The December after Harry’s fall, a Playboy Club finally opened in New York, less than two miles from his apartment, and though Harry was still a VIP key holder, he would never go. He had no idea what Playboy even was. Crippled by paralysis, he would sit in his luxury apartment and receive visitors he couldn’t recognize. Frank Costello would drop in from time to time. But Harry had no idea who he was. He didn’t even recognize Sunny. And it broke her heart. Sunny loved Harry, but not enough to hang around and take care of him for the rest of his life. Still in her early fifties, she married another admirer that year, a fifty-nine-year-old widower with a grown daughter and several grandchildren. Sunny refused to be called Grandma.
A few months after Harry’s fall, Marilyn would also be found in bed by her housekeeper. But unlike Harry, Marilyn wouldn’t hang on. She would die of a drug overdose in her new Brentwood home, her back tan, her blond hair tousled like on that Milton Greene ballet dress shoot, one hand on the telephone receiver. In the weeks before her death, she had been in the process of decorating her new house, still searching for the home she’d never had. The small end table—one of the only pieces of furniture in the bedroom—was cluttered with prescription pill bottles. The brass, musical menorah Gussie Miller had given her was sitting silently on the mantelpiece in her living room.

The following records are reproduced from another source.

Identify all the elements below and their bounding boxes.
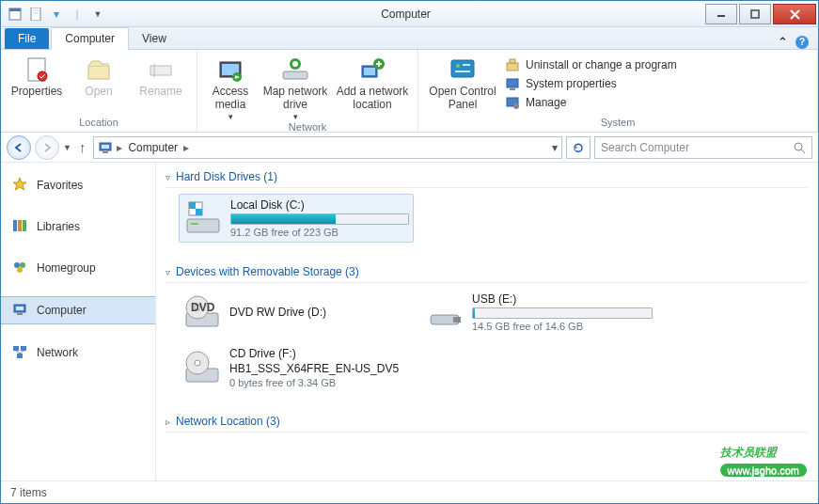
maximize-button[interactable]: [739, 4, 771, 24]
ribbon-group-system: Open Control Panel Uninstall or change a…: [418, 50, 818, 132]
section-hdd-header[interactable]: ▿Hard Disk Drives (1): [165, 166, 809, 188]
qat-icon[interactable]: [7, 6, 24, 23]
cd-drive-icon: [182, 348, 222, 387]
svg-line-39: [801, 150, 805, 153]
watermark: 技术员联盟 www.jsgho.com: [720, 437, 807, 477]
svg-rect-28: [455, 71, 470, 72]
nav-libraries[interactable]: Libraries: [1, 213, 155, 240]
svg-rect-37: [102, 151, 108, 153]
minimize-button[interactable]: [705, 4, 737, 24]
search-placeholder: Search Computer: [601, 141, 793, 154]
add-network-location-button[interactable]: Add a network location: [335, 52, 410, 112]
item-count: 7 items: [10, 486, 47, 499]
window-title: Computer: [106, 8, 705, 21]
address-bar[interactable]: ▸ Computer ▸ ▾: [93, 136, 562, 159]
up-button[interactable]: ↑: [75, 139, 90, 155]
svg-rect-6: [751, 10, 759, 18]
uninstall-button[interactable]: Uninstall or change a program: [505, 57, 677, 72]
svg-rect-47: [16, 307, 24, 310]
rename-button[interactable]: Rename: [133, 52, 189, 99]
svg-point-43: [14, 262, 20, 268]
svg-rect-49: [13, 346, 19, 351]
nav-pane: Favorites Libraries Homegroup Computer N…: [1, 163, 156, 480]
manage-button[interactable]: Manage: [505, 95, 677, 110]
titlebar: ▾ | ▼ Computer: [1, 1, 818, 27]
usb-drive-icon: [425, 292, 465, 332]
forward-button[interactable]: [35, 135, 59, 160]
help-icon[interactable]: ?: [795, 36, 809, 49]
svg-rect-32: [510, 88, 515, 90]
ribbon-tabs: File Computer View ⌃ ?: [1, 27, 818, 50]
breadcrumb-root[interactable]: Computer: [126, 141, 180, 154]
section-hdd: ▿Hard Disk Drives (1) Local Disk (C:) 91…: [165, 166, 809, 254]
status-bar: 7 items: [1, 480, 818, 503]
collapse-icon: ▿: [165, 172, 170, 182]
section-netloc-header[interactable]: ▹Network Location (3): [165, 411, 809, 433]
svg-line-52: [16, 351, 20, 354]
search-icon: [793, 141, 806, 154]
nav-favorites[interactable]: Favorites: [1, 172, 155, 198]
svg-rect-58: [196, 209, 202, 215]
ribbon-collapse-icon[interactable]: ⌃: [778, 35, 788, 49]
svg-point-44: [20, 262, 25, 268]
svg-line-53: [20, 351, 24, 354]
qat-sep: |: [69, 6, 86, 23]
expand-icon: ▹: [165, 417, 170, 427]
svg-rect-27: [463, 64, 470, 66]
control-panel-button[interactable]: Open Control Panel: [426, 52, 499, 112]
close-button[interactable]: [773, 4, 816, 24]
ribbon-group-location: Properties Open Rename Location: [1, 50, 197, 132]
drive-dvd-d[interactable]: DVD DVD RW Drive (D:): [179, 289, 414, 336]
collapse-icon: ▿: [165, 267, 170, 277]
refresh-button[interactable]: [566, 136, 591, 159]
tab-file[interactable]: File: [5, 28, 49, 49]
section-removable-header[interactable]: ▿Devices with Removable Storage (3): [165, 261, 809, 283]
breadcrumb-sep-icon[interactable]: ▸: [183, 141, 189, 154]
qat-more-icon[interactable]: ▼: [89, 6, 106, 23]
svg-text:DVD: DVD: [191, 301, 215, 314]
usage-bar: [472, 307, 653, 319]
breadcrumb-sep-icon[interactable]: ▸: [117, 141, 122, 154]
properties-button[interactable]: Properties: [8, 52, 65, 99]
qat-properties-icon[interactable]: [27, 6, 44, 23]
computer-icon: [98, 140, 113, 155]
svg-point-19: [292, 61, 298, 67]
svg-point-34: [513, 103, 519, 109]
svg-rect-48: [17, 313, 23, 315]
qat-dropdown-icon[interactable]: ▾: [48, 6, 65, 23]
search-box[interactable]: Search Computer: [594, 136, 812, 159]
nav-homegroup[interactable]: Homegroup: [1, 255, 155, 281]
svg-rect-51: [17, 354, 23, 358]
svg-rect-17: [283, 71, 307, 79]
svg-rect-11: [88, 66, 109, 79]
svg-rect-30: [510, 59, 515, 63]
tab-view[interactable]: View: [129, 28, 180, 49]
access-media-button[interactable]: Access media▾: [205, 52, 256, 121]
system-properties-button[interactable]: System properties: [505, 76, 677, 91]
back-button[interactable]: [7, 135, 31, 160]
open-button[interactable]: Open: [71, 52, 127, 99]
recent-dropdown-icon[interactable]: ▼: [63, 143, 71, 152]
svg-rect-50: [21, 346, 26, 351]
svg-point-45: [17, 267, 23, 273]
address-dropdown-icon[interactable]: ▾: [552, 141, 558, 154]
svg-rect-57: [189, 202, 196, 209]
tab-computer[interactable]: Computer: [51, 27, 129, 50]
svg-rect-2: [31, 8, 40, 21]
drive-cd-f[interactable]: CD Drive (F:) HB1_SSS_X64FRE_EN-US_DV5 0…: [179, 343, 442, 392]
svg-point-26: [456, 64, 460, 68]
hdd-icon: [183, 198, 223, 238]
svg-rect-25: [451, 60, 474, 77]
svg-point-10: [38, 71, 47, 81]
content-pane: ▿Hard Disk Drives (1) Local Disk (C:) 91…: [156, 163, 818, 480]
svg-rect-21: [364, 68, 375, 75]
section-removable: ▿Devices with Removable Storage (3) DVD …: [165, 261, 809, 403]
nav-computer[interactable]: Computer: [1, 296, 155, 324]
map-drive-button[interactable]: Map network drive▾: [261, 52, 329, 121]
drive-local-c[interactable]: Local Disk (C:) 91.2 GB free of 223 GB: [179, 194, 414, 243]
nav-network[interactable]: Network: [1, 339, 155, 366]
svg-rect-40: [13, 220, 17, 231]
drive-usb-e[interactable]: USB (E:) 14.5 GB free of 14.6 GB: [421, 289, 656, 336]
svg-rect-29: [507, 63, 518, 71]
svg-rect-42: [23, 220, 26, 231]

DiMaggio claimed the body and arranged her funeral, placing a half dozen roses on her grave twice a week for the next twenty years.
Harry died three years later at the age of seventy-one; Sunny, naturally, went to the funeral. In his will, Harry not only left her a small fortune but called her “my beloved.” It made Sunny cry.

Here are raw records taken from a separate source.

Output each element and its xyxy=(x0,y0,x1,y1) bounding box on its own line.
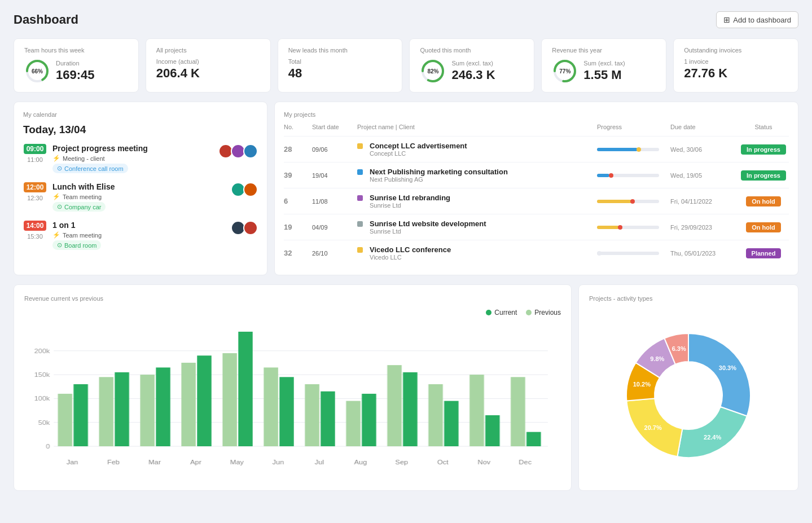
col-due-header: Due date xyxy=(670,124,738,130)
project-status: Planned xyxy=(738,248,789,258)
activity-chart-title: Projects - activity types xyxy=(589,295,788,302)
project-status: On hold xyxy=(738,196,789,206)
page-header: Dashboard ⊞ Add to dashboard xyxy=(14,11,798,28)
stat-label: Team hours this week xyxy=(24,47,128,54)
stat-value: 48 xyxy=(288,66,392,81)
project-due: Thu, 05/01/2023 xyxy=(670,250,738,257)
event-details: Project progress meeting ⚡ Meeting - cli… xyxy=(52,144,213,173)
projects-card: My projects No. Start date Project name … xyxy=(274,102,798,275)
projects-section-label: My projects xyxy=(284,111,789,118)
project-name-cell: Concept LLC advertisement Concept LLC xyxy=(357,142,597,157)
project-progress xyxy=(597,200,670,203)
stat-sub: Duration xyxy=(56,60,95,67)
event-meta: ⚡ Meeting - client xyxy=(52,155,213,162)
stat-sub: Sum (excl. tax) xyxy=(451,60,495,67)
project-progress xyxy=(597,148,670,151)
stat-label: Outstanding invoices xyxy=(684,47,788,54)
col-start-header: Start date xyxy=(312,124,357,130)
event-tag: ⊙ Board room xyxy=(52,240,101,250)
project-row-4[interactable]: 32 26/10 Vicedo LLC conference Vicedo LL… xyxy=(284,240,789,266)
avatar xyxy=(243,182,258,197)
stat-label: All projects xyxy=(156,47,260,54)
event-time: 09:00 11:00 xyxy=(23,144,47,164)
event-meta: ⚡ Team meeting xyxy=(52,231,225,239)
svg-text:22.4%: 22.4% xyxy=(704,434,721,441)
stat-card-0: Team hours this week 66% Duration 169:45 xyxy=(14,38,139,93)
event-title: 1 on 1 xyxy=(52,221,225,230)
project-no: 39 xyxy=(284,171,312,179)
revenue-chart-canvas xyxy=(24,311,561,469)
stat-sub: Income (actual) xyxy=(156,58,260,65)
calendar-event-0: 09:00 11:00 Project progress meeting ⚡ M… xyxy=(23,144,258,173)
event-tag: ⊙ Conference call room xyxy=(52,164,128,173)
svg-text:9.8%: 9.8% xyxy=(650,355,664,362)
calendar-card: My calendar Today, 13/04 09:00 11:00 Pro… xyxy=(14,102,267,275)
event-time: 12:00 12:30 xyxy=(23,182,47,202)
project-progress xyxy=(597,174,670,177)
project-due: Fri, 04/11/2022 xyxy=(670,198,738,205)
event-details: Lunch with Elise ⚡ Team meeting ⊙ Compan… xyxy=(52,182,225,212)
add-dashboard-button[interactable]: ⊞ Add to dashboard xyxy=(716,11,798,28)
stat-card-3: Quoted this month 82% Sum (excl. tax) 24… xyxy=(409,38,534,93)
stat-value: 206.4 K xyxy=(156,66,260,81)
project-row-2[interactable]: 6 11/08 Sunrise Ltd rebranding Sunrise L… xyxy=(284,188,789,214)
project-status: On hold xyxy=(738,222,789,232)
project-progress xyxy=(597,252,670,255)
event-details: 1 on 1 ⚡ Team meeting ⊙ Board room xyxy=(52,221,225,250)
project-start: 11/08 xyxy=(312,198,357,205)
svg-text:6.3%: 6.3% xyxy=(672,345,686,352)
project-start: 09/06 xyxy=(312,146,357,153)
main-row: My calendar Today, 13/04 09:00 11:00 Pro… xyxy=(14,102,798,275)
event-title: Project progress meeting xyxy=(52,144,213,153)
calendar-section-label: My calendar xyxy=(23,111,258,118)
stat-card-4: Revenue this year 77% Sum (excl. tax) 1.… xyxy=(541,38,666,93)
svg-text:20.7%: 20.7% xyxy=(644,424,662,431)
calendar-event-1: 12:00 12:30 Lunch with Elise ⚡ Team meet… xyxy=(23,182,258,212)
project-due: Wed, 19/05 xyxy=(670,172,738,179)
stat-sub: Sum (excl. tax) xyxy=(583,60,625,67)
project-row-0[interactable]: 28 09/06 Concept LLC advertisement Conce… xyxy=(284,136,789,162)
project-start: 26/10 xyxy=(312,250,357,257)
event-time: 14:00 15:30 xyxy=(23,221,47,240)
stat-circle: 82% xyxy=(420,58,446,84)
project-no: 19 xyxy=(284,223,312,231)
page-title: Dashboard xyxy=(14,12,78,27)
legend-current: Current xyxy=(486,309,517,317)
stat-value-row: 77% Sum (excl. tax) 1.55 M xyxy=(552,58,656,84)
stat-label: Quoted this month xyxy=(420,47,524,54)
stat-label: New leads this month xyxy=(288,47,392,54)
donut-chart-wrap: 30.3%22.4%20.7%10.2%9.8%6.3% xyxy=(589,311,788,480)
project-start: 19/04 xyxy=(312,172,357,179)
project-status: In progress xyxy=(738,144,789,155)
project-row-1[interactable]: 39 19/04 Next Publishing marketing consu… xyxy=(284,162,789,188)
stat-circle: 66% xyxy=(24,58,50,84)
stat-value-row: 82% Sum (excl. tax) 246.3 K xyxy=(420,58,524,84)
stat-card-5: Outstanding invoices 1 invoice 27.76 K xyxy=(673,38,798,93)
event-avatars xyxy=(218,144,258,159)
stat-circle: 77% xyxy=(552,58,578,84)
col-no-header: No. xyxy=(284,124,312,130)
avatar xyxy=(243,144,258,159)
revenue-card: Revenue current vs previous Current Prev… xyxy=(14,284,572,491)
stats-row: Team hours this week 66% Duration 169:45… xyxy=(14,38,798,93)
col-status-header: Status xyxy=(738,124,789,130)
stat-pct: 77% xyxy=(559,68,570,74)
stat-value: 27.76 K xyxy=(684,66,788,81)
project-due: Fri, 29/09/2023 xyxy=(670,224,738,231)
calendar-event-2: 14:00 15:30 1 on 1 ⚡ Team meeting ⊙ Boar… xyxy=(23,221,258,250)
stat-sub: Total xyxy=(288,58,392,65)
event-meta: ⚡ Team meeting xyxy=(52,193,225,200)
event-avatars xyxy=(231,182,258,197)
project-progress xyxy=(597,226,670,229)
bottom-row: Revenue current vs previous Current Prev… xyxy=(14,284,798,491)
project-name-cell: Sunrise Ltd website development Sunrise … xyxy=(357,219,597,235)
event-title: Lunch with Elise xyxy=(52,182,225,191)
event-tag: ⊙ Company car xyxy=(52,202,106,212)
col-name-header: Project name | Client xyxy=(357,124,597,130)
project-start: 04/09 xyxy=(312,224,357,231)
legend-previous: Previous xyxy=(526,309,561,317)
project-row-3[interactable]: 19 04/09 Sunrise Ltd website development… xyxy=(284,214,789,240)
stat-value: 169:45 xyxy=(56,68,95,82)
col-progress-header: Progress xyxy=(597,124,670,130)
stat-pct: 82% xyxy=(427,68,438,74)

After Harry’s death, DC Comics was acquired by the parking lot giant Kinney, a Jewish-owned company that had moved into mergers and acquisitions. Kinney delivered a $60 million payday for Jack, but the sale forced Harry’s son, Irwin, out of the picture. Kinney, with the rights to DC’s characters, then swallowed up Warner Bros., which would pioneer the superhero film genre with 1978’s Superman starring Christopher Reeve. The DC and Marvel films would make untold fortunes, and eventually devour the Hollywood movie industry whole. A-list stars and directors—the Marilyns and Wilders of a new generation—would bow down to the superhero blockbuster film gods.

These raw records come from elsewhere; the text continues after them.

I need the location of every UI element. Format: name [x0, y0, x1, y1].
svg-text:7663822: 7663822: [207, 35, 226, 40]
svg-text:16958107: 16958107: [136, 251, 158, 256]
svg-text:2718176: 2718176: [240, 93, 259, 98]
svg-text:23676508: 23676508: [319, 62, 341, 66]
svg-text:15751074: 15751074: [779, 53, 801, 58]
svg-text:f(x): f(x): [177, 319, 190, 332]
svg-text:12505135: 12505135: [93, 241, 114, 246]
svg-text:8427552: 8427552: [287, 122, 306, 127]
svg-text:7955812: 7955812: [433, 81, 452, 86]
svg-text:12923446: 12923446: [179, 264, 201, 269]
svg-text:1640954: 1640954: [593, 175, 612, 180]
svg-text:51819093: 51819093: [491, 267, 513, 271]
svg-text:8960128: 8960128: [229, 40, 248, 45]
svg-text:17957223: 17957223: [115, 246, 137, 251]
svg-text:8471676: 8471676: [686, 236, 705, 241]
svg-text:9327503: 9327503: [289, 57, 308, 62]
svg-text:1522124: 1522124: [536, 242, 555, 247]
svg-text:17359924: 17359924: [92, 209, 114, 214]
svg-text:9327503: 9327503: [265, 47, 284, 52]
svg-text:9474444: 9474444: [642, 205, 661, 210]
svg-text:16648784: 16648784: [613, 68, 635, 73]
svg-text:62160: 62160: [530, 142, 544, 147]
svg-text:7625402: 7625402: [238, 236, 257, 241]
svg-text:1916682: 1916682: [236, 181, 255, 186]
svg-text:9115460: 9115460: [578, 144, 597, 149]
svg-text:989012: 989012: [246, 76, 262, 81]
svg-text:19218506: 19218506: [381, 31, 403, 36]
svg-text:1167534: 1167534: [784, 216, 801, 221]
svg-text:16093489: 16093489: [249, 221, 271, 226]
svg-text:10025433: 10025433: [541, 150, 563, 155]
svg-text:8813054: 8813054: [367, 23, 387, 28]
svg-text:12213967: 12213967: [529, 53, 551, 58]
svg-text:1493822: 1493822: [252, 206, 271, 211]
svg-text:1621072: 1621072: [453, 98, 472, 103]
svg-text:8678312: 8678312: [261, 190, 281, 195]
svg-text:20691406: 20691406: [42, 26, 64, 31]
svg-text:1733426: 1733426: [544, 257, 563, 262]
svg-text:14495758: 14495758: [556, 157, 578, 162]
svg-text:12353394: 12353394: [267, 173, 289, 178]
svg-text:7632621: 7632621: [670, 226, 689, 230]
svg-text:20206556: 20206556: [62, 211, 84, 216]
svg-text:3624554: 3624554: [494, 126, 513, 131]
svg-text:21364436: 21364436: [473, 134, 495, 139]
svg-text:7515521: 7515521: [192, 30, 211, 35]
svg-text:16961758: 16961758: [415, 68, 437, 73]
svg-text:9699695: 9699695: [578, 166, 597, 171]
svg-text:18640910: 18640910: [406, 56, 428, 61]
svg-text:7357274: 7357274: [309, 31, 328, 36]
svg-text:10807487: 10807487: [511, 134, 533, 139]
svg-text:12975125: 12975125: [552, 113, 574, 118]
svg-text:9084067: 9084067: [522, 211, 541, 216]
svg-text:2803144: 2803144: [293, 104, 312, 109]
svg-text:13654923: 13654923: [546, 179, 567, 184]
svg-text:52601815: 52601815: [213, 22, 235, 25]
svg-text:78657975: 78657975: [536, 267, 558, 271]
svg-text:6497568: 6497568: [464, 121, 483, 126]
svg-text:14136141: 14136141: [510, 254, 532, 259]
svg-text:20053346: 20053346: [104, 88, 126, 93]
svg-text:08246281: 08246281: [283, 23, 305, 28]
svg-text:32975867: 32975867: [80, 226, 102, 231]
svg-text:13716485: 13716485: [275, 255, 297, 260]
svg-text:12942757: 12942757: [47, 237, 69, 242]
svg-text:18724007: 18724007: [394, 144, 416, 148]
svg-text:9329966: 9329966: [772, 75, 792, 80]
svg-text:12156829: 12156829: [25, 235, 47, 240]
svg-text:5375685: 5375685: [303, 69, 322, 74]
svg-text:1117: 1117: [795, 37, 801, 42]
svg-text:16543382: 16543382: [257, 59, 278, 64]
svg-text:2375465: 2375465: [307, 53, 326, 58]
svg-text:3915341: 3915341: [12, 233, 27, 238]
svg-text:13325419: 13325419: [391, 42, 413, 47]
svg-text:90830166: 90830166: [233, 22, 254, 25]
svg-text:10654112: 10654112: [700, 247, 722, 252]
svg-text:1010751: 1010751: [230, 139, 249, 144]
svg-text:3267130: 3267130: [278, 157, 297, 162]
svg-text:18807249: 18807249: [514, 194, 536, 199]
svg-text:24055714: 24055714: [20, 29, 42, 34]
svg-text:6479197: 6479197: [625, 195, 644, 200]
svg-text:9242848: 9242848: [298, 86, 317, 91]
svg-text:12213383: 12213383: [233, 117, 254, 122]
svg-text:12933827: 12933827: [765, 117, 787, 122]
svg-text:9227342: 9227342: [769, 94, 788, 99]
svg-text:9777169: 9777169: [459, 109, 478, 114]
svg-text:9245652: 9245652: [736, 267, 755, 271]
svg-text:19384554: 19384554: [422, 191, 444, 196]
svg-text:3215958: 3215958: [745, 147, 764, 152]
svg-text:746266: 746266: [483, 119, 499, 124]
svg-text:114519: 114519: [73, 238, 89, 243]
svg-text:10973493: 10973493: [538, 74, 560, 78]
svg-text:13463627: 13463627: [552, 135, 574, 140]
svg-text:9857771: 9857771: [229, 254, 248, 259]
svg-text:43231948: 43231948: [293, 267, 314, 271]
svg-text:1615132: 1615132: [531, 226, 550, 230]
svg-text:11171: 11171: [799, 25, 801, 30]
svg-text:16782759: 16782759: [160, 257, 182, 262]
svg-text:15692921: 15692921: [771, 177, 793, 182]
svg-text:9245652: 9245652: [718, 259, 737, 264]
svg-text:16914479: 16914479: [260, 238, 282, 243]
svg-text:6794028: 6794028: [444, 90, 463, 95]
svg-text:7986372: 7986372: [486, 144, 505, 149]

In 1975, while the first blockbuster Superman movie was still in production, Jerry Siegel put out a press release placing a curse on the film. “I hope it super bombs!” he wrote. He called Jack Liebowitz out for leaving him and Joe destitute while Jack and Warner Bros. were about to reap millions. “You hear a great deal about The American Dream,” Jerry said. “But Superman, who in the comics and films fights for ‘truth, justice and the American way,’ has for Joe and me become An American Nightmare.”
Because the film was so high-profile, newspapers and television talk shows ate up the story, shaming Warner Bros. into taking action. Jerry and Joe, who had been whitewashed from DC’s history for nearly thirty years, would finally win one battle against Goliath: an annual stipend of $30,000 and their names restored as creators in the movie’s opening credits—and in the many Superman films and comics that followed.
American justice was delayed. But had finally arrived.